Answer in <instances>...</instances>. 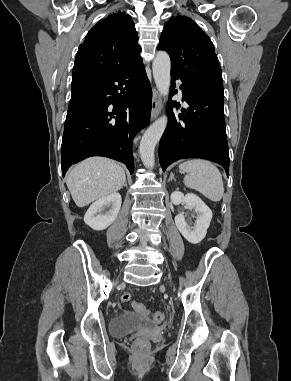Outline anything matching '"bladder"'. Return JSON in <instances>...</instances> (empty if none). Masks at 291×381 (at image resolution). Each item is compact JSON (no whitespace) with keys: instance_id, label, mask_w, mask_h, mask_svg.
<instances>
[{"instance_id":"bladder-1","label":"bladder","mask_w":291,"mask_h":381,"mask_svg":"<svg viewBox=\"0 0 291 381\" xmlns=\"http://www.w3.org/2000/svg\"><path fill=\"white\" fill-rule=\"evenodd\" d=\"M153 323L145 316L134 313H120L114 315L109 324V331L113 336L122 337L140 329L151 328Z\"/></svg>"}]
</instances>
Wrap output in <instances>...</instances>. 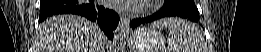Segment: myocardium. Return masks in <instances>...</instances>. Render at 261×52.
Segmentation results:
<instances>
[{
  "instance_id": "f54148a6",
  "label": "myocardium",
  "mask_w": 261,
  "mask_h": 52,
  "mask_svg": "<svg viewBox=\"0 0 261 52\" xmlns=\"http://www.w3.org/2000/svg\"><path fill=\"white\" fill-rule=\"evenodd\" d=\"M136 12H142L143 11V8L139 7L135 10Z\"/></svg>"
}]
</instances>
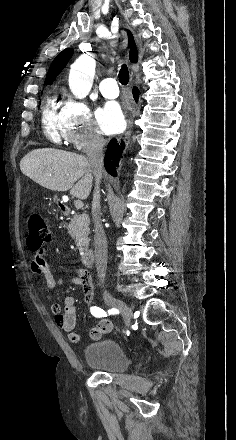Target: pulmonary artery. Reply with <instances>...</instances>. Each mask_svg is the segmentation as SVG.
<instances>
[{"mask_svg":"<svg viewBox=\"0 0 236 440\" xmlns=\"http://www.w3.org/2000/svg\"><path fill=\"white\" fill-rule=\"evenodd\" d=\"M99 89L106 98H116L119 94L117 82L114 78H104L100 83Z\"/></svg>","mask_w":236,"mask_h":440,"instance_id":"1","label":"pulmonary artery"}]
</instances>
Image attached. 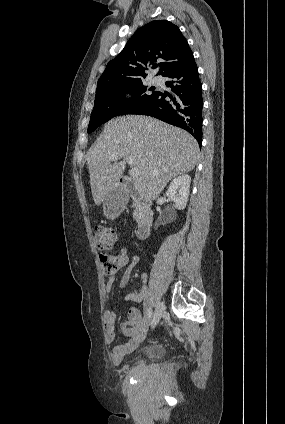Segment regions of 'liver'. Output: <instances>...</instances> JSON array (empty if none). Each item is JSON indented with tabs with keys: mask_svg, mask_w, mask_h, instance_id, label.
Wrapping results in <instances>:
<instances>
[{
	"mask_svg": "<svg viewBox=\"0 0 285 424\" xmlns=\"http://www.w3.org/2000/svg\"><path fill=\"white\" fill-rule=\"evenodd\" d=\"M117 153L112 164L109 157ZM199 155L195 138L158 119L139 115L117 117L87 153L91 192L99 206L116 188L128 158L140 171L135 189L141 199L155 200L169 181L194 169Z\"/></svg>",
	"mask_w": 285,
	"mask_h": 424,
	"instance_id": "1",
	"label": "liver"
}]
</instances>
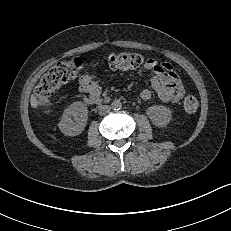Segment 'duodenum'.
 Returning <instances> with one entry per match:
<instances>
[{"mask_svg":"<svg viewBox=\"0 0 231 231\" xmlns=\"http://www.w3.org/2000/svg\"><path fill=\"white\" fill-rule=\"evenodd\" d=\"M84 101L87 104H103V103H107L109 101V99L108 98L101 99L99 97L88 95L84 98Z\"/></svg>","mask_w":231,"mask_h":231,"instance_id":"410a0bca","label":"duodenum"}]
</instances>
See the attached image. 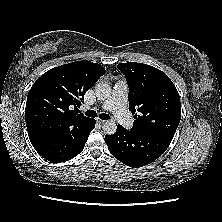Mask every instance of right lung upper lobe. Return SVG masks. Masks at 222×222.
Masks as SVG:
<instances>
[{
  "label": "right lung upper lobe",
  "instance_id": "1",
  "mask_svg": "<svg viewBox=\"0 0 222 222\" xmlns=\"http://www.w3.org/2000/svg\"><path fill=\"white\" fill-rule=\"evenodd\" d=\"M105 73L90 61H76L55 67L36 80L29 90L25 121L32 145L56 134L83 129L91 120L74 113L84 94Z\"/></svg>",
  "mask_w": 222,
  "mask_h": 222
}]
</instances>
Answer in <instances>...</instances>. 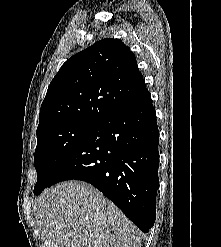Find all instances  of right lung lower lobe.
<instances>
[{"label":"right lung lower lobe","instance_id":"obj_1","mask_svg":"<svg viewBox=\"0 0 221 247\" xmlns=\"http://www.w3.org/2000/svg\"><path fill=\"white\" fill-rule=\"evenodd\" d=\"M158 142L156 112L146 92L100 121L47 187L65 180L88 182L147 233L156 218Z\"/></svg>","mask_w":221,"mask_h":247}]
</instances>
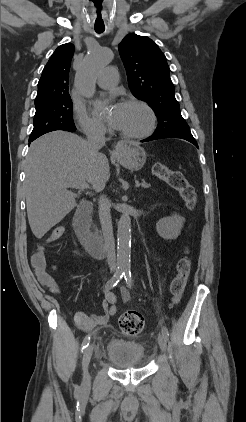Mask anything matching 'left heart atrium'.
Wrapping results in <instances>:
<instances>
[{"label": "left heart atrium", "instance_id": "obj_1", "mask_svg": "<svg viewBox=\"0 0 246 422\" xmlns=\"http://www.w3.org/2000/svg\"><path fill=\"white\" fill-rule=\"evenodd\" d=\"M122 111L123 105L121 103L114 102L106 116L107 123L114 128H119L121 124Z\"/></svg>", "mask_w": 246, "mask_h": 422}]
</instances>
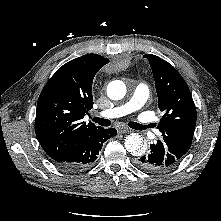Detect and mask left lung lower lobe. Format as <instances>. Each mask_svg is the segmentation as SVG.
Listing matches in <instances>:
<instances>
[{
    "label": "left lung lower lobe",
    "instance_id": "obj_1",
    "mask_svg": "<svg viewBox=\"0 0 221 221\" xmlns=\"http://www.w3.org/2000/svg\"><path fill=\"white\" fill-rule=\"evenodd\" d=\"M164 143L158 140L150 145L149 152L141 156L136 164L144 171L163 173L172 169L177 163Z\"/></svg>",
    "mask_w": 221,
    "mask_h": 221
}]
</instances>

HOW TO COMPLETE THIS TASK:
Produce an exact copy of the lines from the line containing "Mask anything matching 'left heart atrium'." to the end of the material, both ends included, and omit every picture.

RESULT FOR THIS TASK:
Mask anything matching 'left heart atrium'.
Wrapping results in <instances>:
<instances>
[{"label": "left heart atrium", "instance_id": "obj_1", "mask_svg": "<svg viewBox=\"0 0 246 422\" xmlns=\"http://www.w3.org/2000/svg\"><path fill=\"white\" fill-rule=\"evenodd\" d=\"M122 111L123 105L121 103L114 102L106 116L107 123L114 128H119L121 124Z\"/></svg>", "mask_w": 246, "mask_h": 422}]
</instances>
Detect and mask left lung lower lobe. Format as <instances>. Each mask_svg is the segmentation as SVG.
Listing matches in <instances>:
<instances>
[{
    "label": "left lung lower lobe",
    "instance_id": "obj_1",
    "mask_svg": "<svg viewBox=\"0 0 221 221\" xmlns=\"http://www.w3.org/2000/svg\"><path fill=\"white\" fill-rule=\"evenodd\" d=\"M164 143L158 140L150 145L149 152L141 156L136 164L144 171L163 173L172 169L177 163Z\"/></svg>",
    "mask_w": 221,
    "mask_h": 221
}]
</instances>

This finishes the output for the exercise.